Your assignment:
If a line of the records holds the word "With", copy it out.

Entries taken from a collection:
* * *

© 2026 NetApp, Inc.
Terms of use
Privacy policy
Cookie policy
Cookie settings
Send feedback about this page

* * *

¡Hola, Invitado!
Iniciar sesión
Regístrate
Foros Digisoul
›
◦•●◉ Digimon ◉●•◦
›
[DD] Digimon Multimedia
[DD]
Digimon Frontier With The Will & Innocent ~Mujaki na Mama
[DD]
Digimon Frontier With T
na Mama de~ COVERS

* * *

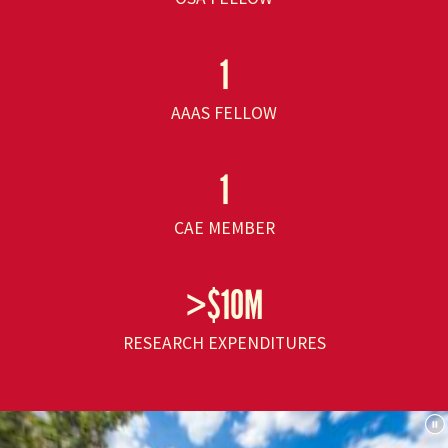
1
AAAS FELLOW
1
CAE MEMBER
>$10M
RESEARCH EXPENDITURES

* * *

Response to this exercise:
Digimon Frontier With The Will & Innocent ~Mujaki na Mama
Digimon Frontier With T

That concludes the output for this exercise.